Kobalt-owned collecting society AMRA this week confirmed it is now directly licensing the mechanical rights of its clients’ songs to streaming services in Canada.

A key aim of the current iteration of AMRA, ever since it was launched by Kobalt in 2015, has been to make the licensing of the songs rights of the music publishers and songwriters it represents in the digital domain as global as possible.

Music publishing – and especially collective licensing – has traditionally been very territorial, meaning that song rights would often be represented by different sub-publishers and collecting societies in different markets.

This territorial approach has proven challenging in the digital domain, however, because so many digital music services aim to be pretty much global, and inserting all the local sub-publishers and partner collecting societies makes licensing and royalty processing complicated and inefficient.

Many publishers and societies have started directly licensing their rights to streaming services in multiple markets – for example, across the whole of Europe – thus removing some of the territorial complexities. However, for various reasons, local publishers and societies still get involved in plenty of countries.

But some licensing entities have got further in their mission to ultimately achieve truly global licensing. Setting out its mission on its website, AMRA says that the traditional territorial approach to licensing “creates glaring inefficiencies for all sides: the digital platforms are challenged to clear licences locally, while the rightsholders face an increasingly complex and fragmented collections process, causing needless delays and often inaccurate reporting”.

“AMRA, on the other hand”, it goes on, “takes a global, direct approach to digital licensing, collection and administration, all driven by the most advanced rights management platform, KTech. This streamlined model allows AMRA to increase efficiencies, combating the large margin of uncertainty, delay and error that exists in the current fractured system”.

However, there are a small number of countries where there are specific challenges that AMRA is still to tackle in order to get direct licensing underway, and until recently that included Canada. However, the society confirmed this week that, as of April this year, it has been licensing the mechanical rights of its members songs directly to streaming services in that market. Previously that licensing would have been handled by the national mechanical rights society in Canada, CMRRA.

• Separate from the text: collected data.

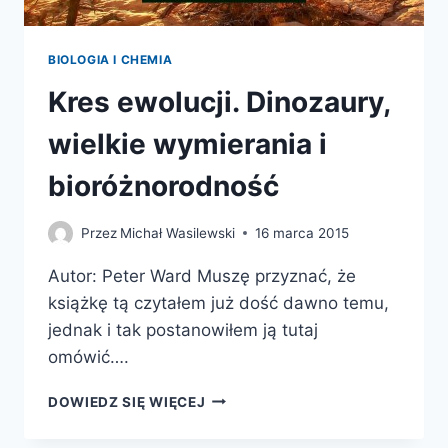
BIOLOGIA I CHEMIA
Kres ewolucji. Dinozaury,
wielkie wymierania i
bioróżnorodność
Przez
Michał Wasilewski
16 marca 2015
Autor: Peter Ward Muszę przyznać, że
książkę tą czytałem już dość dawno temu,
jednak i tak postanowiłem ją tutaj
omówić….
KRES
DOWIEDZ SIĘ WIĘCEJ
EWOLUCJI.
DINOZAURY,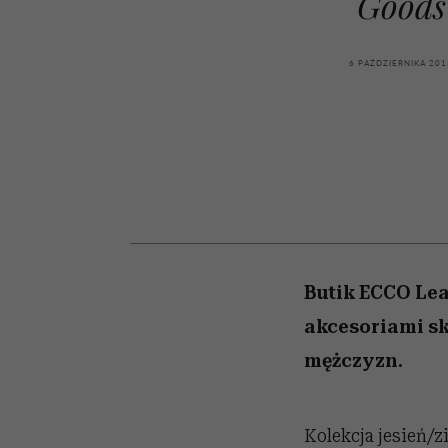
Goods
kawę z Kasią Miller”, s.
odc. 7]
6 PAŹDZIERNIKA 201
Butik ECCO Lea
akcesoriami sk
mężczyzn.
Kolekcja jesień/z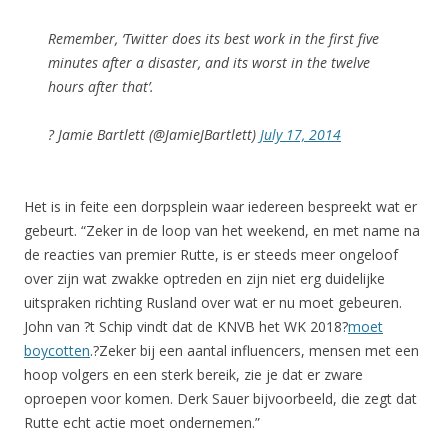
Remember, ‘Twitter does its best work in the first five
minutes after a disaster, and its worst in the twelve
hours after that’.
? Jamie Bartlett (@JamieJBartlett)
July 17, 2014
Het is in feite een dorpsplein waar iedereen bespreekt wat er
gebeurt. “Zeker in de loop van het weekend, en met name na
de reacties van premier Rutte, is er steeds meer ongeloof
over zijn wat zwakke optreden en zijn niet erg duidelijke
uitspraken richting Rusland over wat er nu moet gebeuren.
John van ?t Schip vindt dat de KNVB het WK 2018?
moet
boycotten
.?Zeker bij een aantal influencers, mensen met een
hoop volgers en een sterk bereik, zie je dat er zware
oproepen voor komen. Derk Sauer bijvoorbeeld, die zegt dat
Rutte echt actie moet ondernemen.”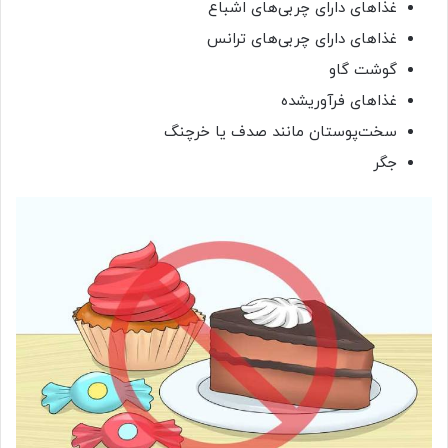
غذاهای دارای چربی‌های اشباع‌
غذاهای دارای چربی‌های ترانس
گوشت گاو
غذاهای فرآوریشده
سخت‌پوستان مانند صدف یا خرچنگ
جگر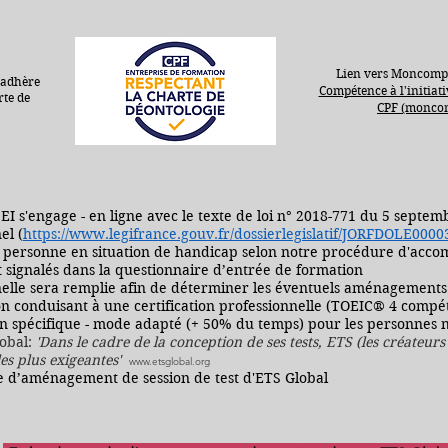
Lien vers Moncomp
 adhère
Compétence à l'initiat
rte de
CPF (moncom
EI s'engage - en ligne avec le texte de loi n° 2018-771 du 5 septem
el (
https://www.legifrance.gouv.fr/dossierlegislatif/JORFDOLE000
t personne en situation de handicap selon notre procédure d'acc
t signalés dans la questionnaire d’entrée de formation
nnelle sera remplie afin de déterminer les éventuels aménagement
ion conduisant à une certification professionnelle (TOEIC® 4 compé
tion spécifique - mode adapté (+ 50% du temps) pour les personne
lobal:
'Dans le cadre de la conception de ses tests, ETS (les créateur
les plus exigeantes'
www.etsglobal.org
e d’aménagement de session de test d'ETS Global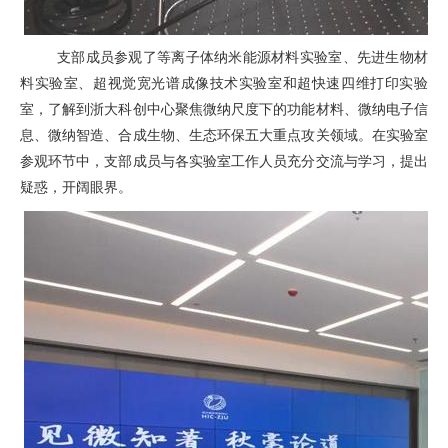
支部成员参观了等离子体纳米能源材料实验室、先进生物材
料实验室、超视觉宽光谱成像技术实验室和超快速四维打印实验
室，了解到浙大科创中心聚焦微纳尺度下的功能材料、微纳电子信
息、微纳智造、合成生物、生态环保五大重点攻关领域。在实验室
参观环节中，支部成员与各实验室工作人员充分交流与学习，提出
疑惑，开阔眼界。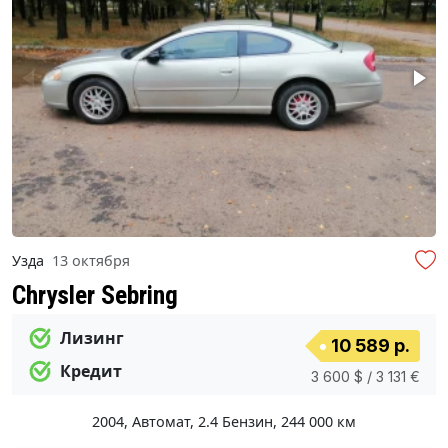
Узда
13 октября
Chrysler Sebring
Лизинг
10 589 р.
Кредит
3 600 $ / 3 131 €
2004
,
Автомат
,
2.4 Бензин
,
244 000 км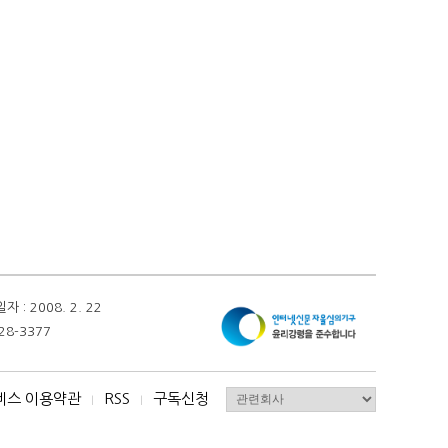
 2008. 2. 22
28-3377
비스 이용약관
RSS
구독신청
I
I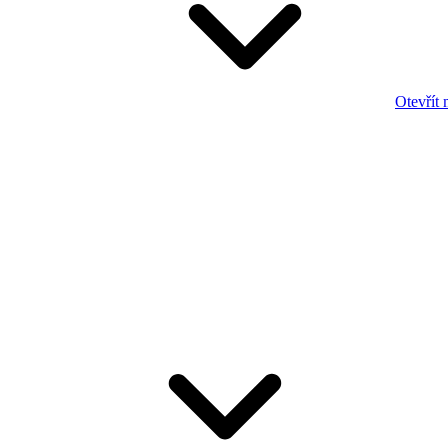
Otevřít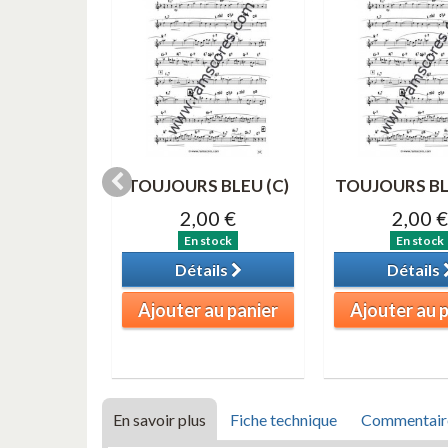
EAVES (C
TOUJOURS BLEU (C)
TOUJOURS BL
e aigu)
2,00 €
2,00 €
0 €
En stock
En stock
tock
Détails
Détails
ils
Ajouter au panier
Ajouter au 
au panier
En savoir plus
Fiche technique
Commentair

Confirming the latest change, AMRA CEO Tomas Ericsson says: “As music continues its breakneck speed to penetrate every corner of the earth, and streaming continues to be consumers’ preferred form of listening, it is our obligation to ensure songwriters and our publishing clients capture that value”.

“This is why AMRA already licenses digital rights on behalf of our publisher clients directly in over 212 territories outside the US”, he adds. “The addition of Canada makes perfect sense and adds to AMRA’s ability to deliver added value and services to our clients”.

The streaming of music actually exploits both the so called mechanical rights and performing rights of songs. These are sometimes licensed together and sometimes licensed separately. To that end, the Canadian performing rights society SOCAN will continue to license the performing rights of AMRA clients to streaming services in Canada.